Я не люблю расставаться без объяснений. Почему-то это напоминает мне следы бурно проведенной ночи, медленно застывающие на простынях. Вроде как была ты – и все, нет тебя, только пятно осталось. Высказав же все, я обретаю словно бы какое-то бессмертие, которое невозможно вывести при стирке, как то самое пятно. Не знаю, почему с годами мне стало важно это – запомниться, остаться, врезаться в память. И уж в памяти Светика я должна бы сохраниться так четко, как цветная татуировка. Странно, что это оказалось не так.
– Наверное, я что-то упустил, – уклонился от дальнейших разбирательств Светик. – Ты не замерзла?
– Если ты устал, можем расходиться.
– Я не об этом. Стало прохладно, может, ты хочешь зайти к себе и переодеться? И мы могли бы гулять хоть всю ночь.

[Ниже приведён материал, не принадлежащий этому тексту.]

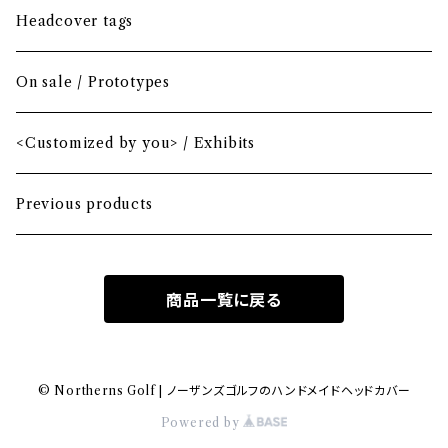
Driver
Blade
Headcover tags
Mini Driver (Option)
Small mallet
On sale / Prototypes
Fairway wood
Mid mallet
<Customized by you> / Exhibits
Hybrid
Large mallet
Previous products
Iron
2-ball
商品一覧に戻る
MA-1 heavy nylon
Hawaiian
© Northerns Golf | ノーザンズゴルフのハンドメイドヘッドカバー
Powered by
Bio-vegan leather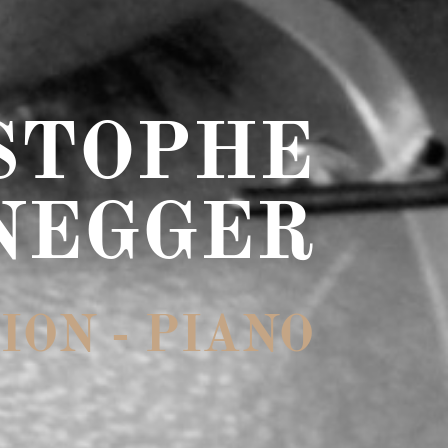
STOPHE
NEGGER
ION - PIANO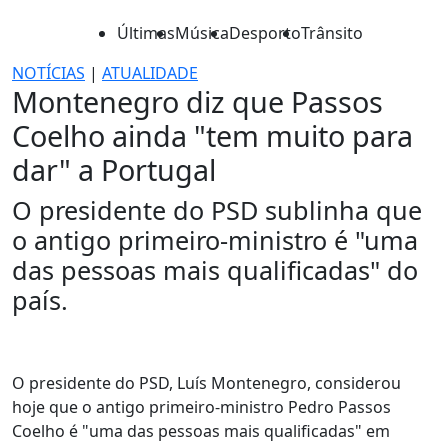
Últimas
Música
Desporto
Trânsito
NOTÍCIAS
|
ATUALIDADE
Montenegro diz que Passos
Coelho ainda "tem muito para
dar" a Portugal
O presidente do PSD sublinha que
o antigo primeiro-ministro é "uma
das pessoas mais qualificadas" do
país.
O presidente do PSD, Luís Montenegro, considerou
hoje que o antigo primeiro-ministro Pedro Passos
Coelho é "uma das pessoas mais qualificadas" em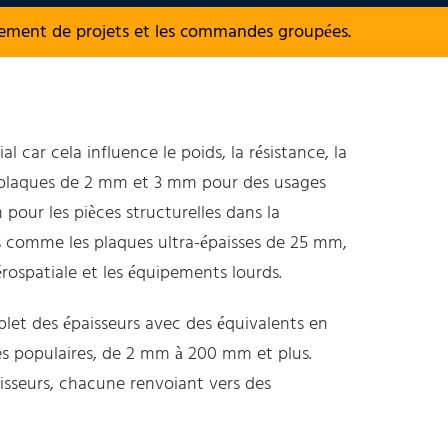
nement de projets et les commandes groupées.
 car cela influence le poids, la résistance, la
s plaques de 2 mm et 3 mm pour des usages
pour les pièces structurelles dans la
des comme les plaques ultra-épaisses de 25 mm,
ospatiale et les équipements lourds.
plet des épaisseurs avec des équivalents en
es populaires, de 2 mm à 200 mm et plus.
aisseurs, chacune renvoiant vers des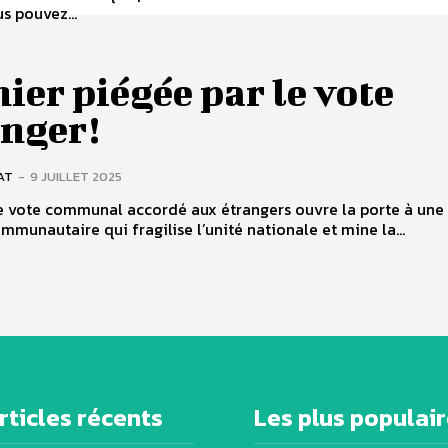
us pouvez...
ier piégée par le vote
anger!
AT
-
9 JUILLET 2025
e vote communal accordé aux étrangers ouvre la porte à une
mmunautaire qui fragilise l’unité nationale et mine la...
rticles récents
Les plus populai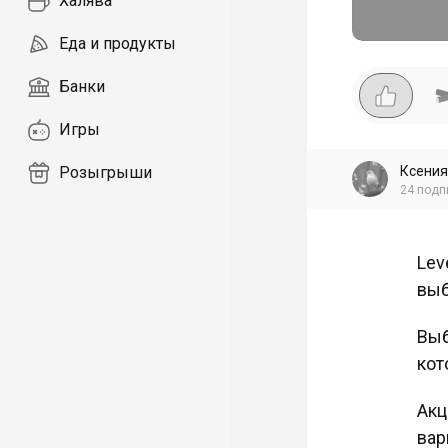
Халява
Еда и продукты
Банки
Игры
Ксения
Розыгрыши
24
подп
Lev
выб
Выб
кот
Акц
вар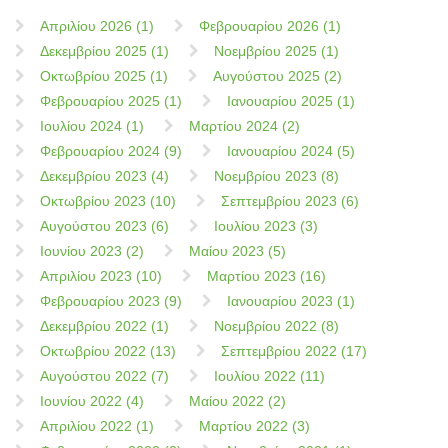
Απριλίου 2026 (1)
Φεβρουαρίου 2026 (1)
Δεκεμβρίου 2025 (1)
Νοεμβρίου 2025 (1)
Οκτωβρίου 2025 (1)
Αυγούστου 2025 (2)
Φεβρουαρίου 2025 (1)
Ιανουαρίου 2025 (1)
Ιουλίου 2024 (1)
Μαρτίου 2024 (2)
Φεβρουαρίου 2024 (9)
Ιανουαρίου 2024 (5)
Δεκεμβρίου 2023 (4)
Νοεμβρίου 2023 (8)
Οκτωβρίου 2023 (10)
Σεπτεμβρίου 2023 (6)
Αυγούστου 2023 (6)
Ιουλίου 2023 (3)
Ιουνίου 2023 (2)
Μαίου 2023 (5)
Απριλίου 2023 (10)
Μαρτίου 2023 (16)
Φεβρουαρίου 2023 (9)
Ιανουαρίου 2023 (1)
Δεκεμβρίου 2022 (1)
Νοεμβρίου 2022 (8)
Οκτωβρίου 2022 (13)
Σεπτεμβρίου 2022 (17)
Αυγούστου 2022 (7)
Ιουλίου 2022 (11)
Ιουνίου 2022 (4)
Μαίου 2022 (2)
Απριλίου 2022 (1)
Μαρτίου 2022 (3)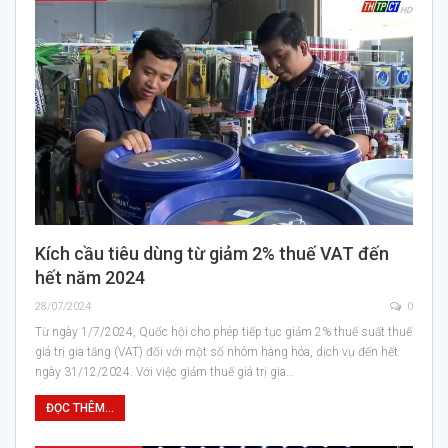
Kích cầu tiêu dùng từ giảm 2% thuế VAT đến
hết năm 2024
28/07/2024
0
Từ ngày 1/7/2024, Quốc hội cho phép tiếp tục giảm 2% thuế suất thuế
giá trị gia tăng (VAT) đối với một số nhóm hàng hóa, dịch vụ đến hết
ngày 31/12/2024. Với việc giảm thuế giá trị gia…
ĐỌC THÊM...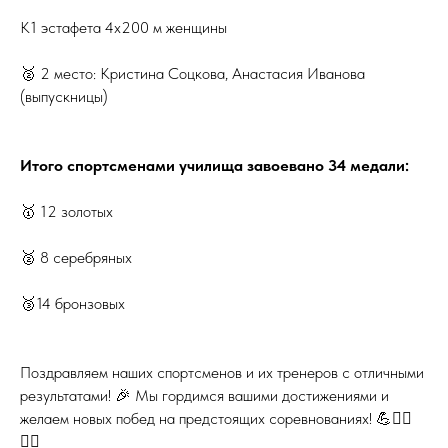
K1 эстафета 4х200 м женщины
🥈 2 место: Кристина Соцкова, Анастасия Иванова
(выпускницы)
Итого спортсменами училища завоевано 34 медали:
🥇 12 золотых
🥈 8 серебряных
🥉14 бронзовых
Поздравляем наших спортсменов и их тренеров с отличными
результатами! 🎉 Мы гордимся вашими достижениями и
желаем новых побед на предстоящих соревнованиях! 💪🚣‍♂️
🚣‍♀️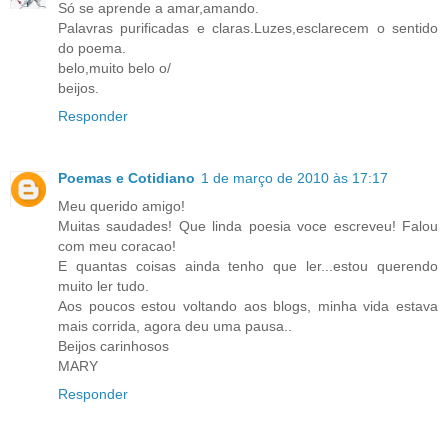
Só se aprende a amar,amando.
Palavras purificadas e claras.Luzes,esclarecem o sentido
do poema.
belo,muito belo o/
beijos.
Responder
Poemas e Cotidiano
1 de março de 2010 às 17:17
Meu querido amigo!
Muitas saudades! Que linda poesia voce escreveu! Falou
com meu coracao!
E quantas coisas ainda tenho que ler...estou querendo
muito ler tudo.
Aos poucos estou voltando aos blogs, minha vida estava
mais corrida, agora deu uma pausa..
Beijos carinhosos
MARY
Responder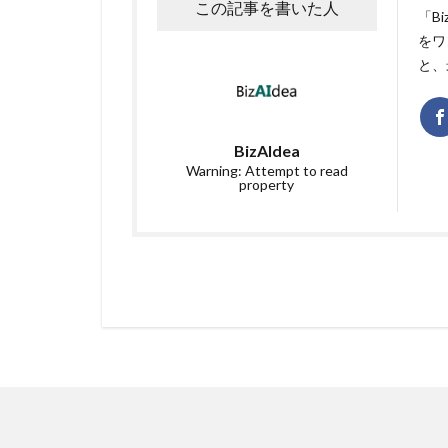
この記事を書いた人
「B
をワ
と、
BizAIdea
Warning: Attempt to read
property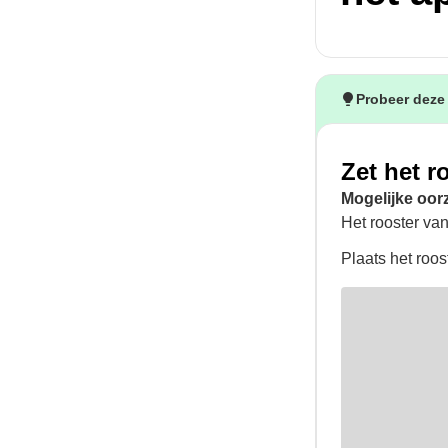
Probeer deze
Zet het r
Mogelijke oor
Het rooster van
Plaats het roos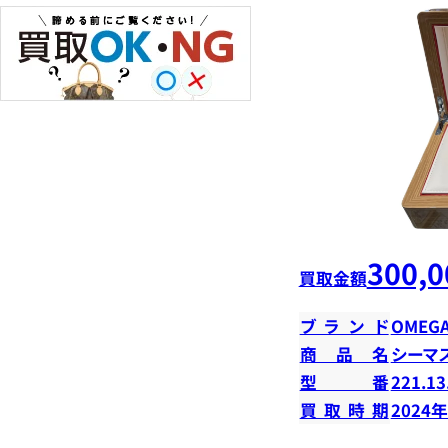
300,0
買取金額
ブランド
OMEG
商品名
シーマ
型番
221.13
買取時期
2024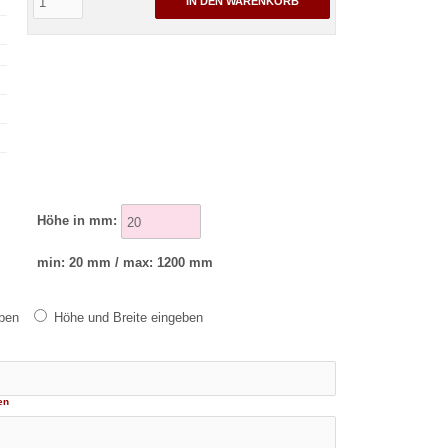
IN DEN WARENKORB
Höhe in mm:
min: 20 mm / max: 1200 mm
eben
Höhe und Breite eingeben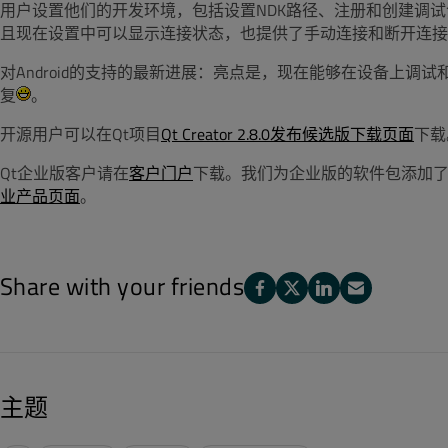
用户设置他们的开发环境，包括设置NDK路径、注册和创建调
且现在设置中可以显示连接状态，也提供了手动连接和断开连接
对Android的支持的最新进展：亮点是，现在能够在设备上调试和
复
。
开源用户可以在Qt项目
Qt Creator 2.8.0发布候选版下载页面
下载
Qt企业版客户请在
客户门户
下载。我们为企业版的软件包添加了一
业产品页面
。
Share with your friends
主题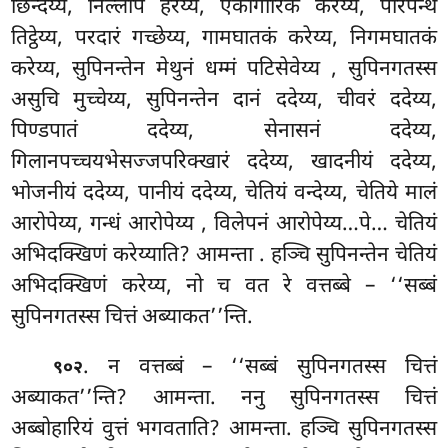
छिन्देय्य, निल्लोपं हरेय्य, एकागारिकं करेय्य, परिपन्थे
तिट्ठेय्य, परदारं गच्छेय्य, गामघातकं करेय्य, निगमघातकं
करेय्य, सुपिनन्तेन मेथुनं धम्मं पटिसेवेय्य
, सुपिनगतस्स
असुचि मुच्चेय्य, सुपिनन्तेन दानं ददेय्य, चीवरं ददेय्य,
पिण्डपातं ददेय्य, सेनासनं ददेय्य,
गिलानपच्चयभेसज्जपरिक्खारं ददेय्य, खादनीयं ददेय्य,
भोजनीयं ददेय्य, पानीयं ददेय्य, चेतियं वन्देय्य, चेतिये मालं
आरोपेय्य, गन्धं आरोपेय्य
, विलेपनं आरोपेय्य…पे… चेतियं
अभिदक्खिणं करेय्याति? आमन्ता
. हञ्चि सुपिनन्तेन चेतियं
अभिदक्खिणं करेय्य, नो च वत रे वत्तब्बे – ‘‘सब्बं
सुपिनगतस्स चित्तं अब्याकत’’न्ति.
. न वत्तब्बं – ‘‘सब्बं सुपिनगतस्स चित्तं
९०२
अब्याकत’’न्ति? आमन्ता. ननु सुपिनगतस्स चित्तं
अब्बोहारियं वुत्तं भगवताति? आमन्ता. हञ्चि सुपिनगतस्स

Предложение оказалось слишком заманчивым, чтобы от него отказываться. Все-таки хорошо, что мы со Светиком оказались довольно цивилизованными, чтобы разойтись без особых скандалов, что позволило нам остаться друзьями и вот так гулять теперь по ночному Парижу.
– Думаю, ты прав. Мы практически у моего отеля, давай зайдем.
Светик отказался подняться в номер, уселся в лобби с чашкой чая, а я отправилась переодеваться. Выбор был невелик – я же не собиралась разгуливать здесь, потому, кроме джинсов, в которых приехала, надеть было нечего. Но Светику всегда было безразлично, в чем я хожу, он доверял мне и моему вкусу и не был зациклен на каких-то презренных шмотках. У меня же всегда было иначе. Иногда вещи говорят о людях куда больше, чем могла бы сказать, например, двухчасовая исповедь. Мы – то, что носим, то, чем пользуемся, на какой машине ездим, какую косметику выбираем. Поколение понтов. Рабы брендов, заложники торговых марок. И я – не исключение. Я вращалась в тех кругах, где твои наручные часы скажут о тебе больше, чем резюме, а марка портфеля, в котором лежат бумаги по процессу, выдаст твое истинное лицо. Внешний вид – наше все…
Когда я появилась в лобби, Светик внимательно изучал французскую газету.
– Для рецензий на твой концерт еще рановато, – заметила я, и он, аккуратно свернув газету, улыбнулся:
– Я не читаю рецензий на свои концерты.
– Странно. Раньше читал.
– Все меняется, Варенька.
Мы вышли на улицу, попав в довольно прохладную парижскую ночь. Запах фиалок преследовал меня, как навязчивая идея, и я сказала об этом Светику. Тот удивился:
– Не сезон еще.
– Вот и мне странно. Но ничего не могу поделать.
И тогда Светик затянул меня в ближайший открытый цветочный магазин, оказавшийся маленькой оранжереей, и купил там букет фиалок.
– Замкнем цепь, – улыбнулся он, протягивая мне цветы.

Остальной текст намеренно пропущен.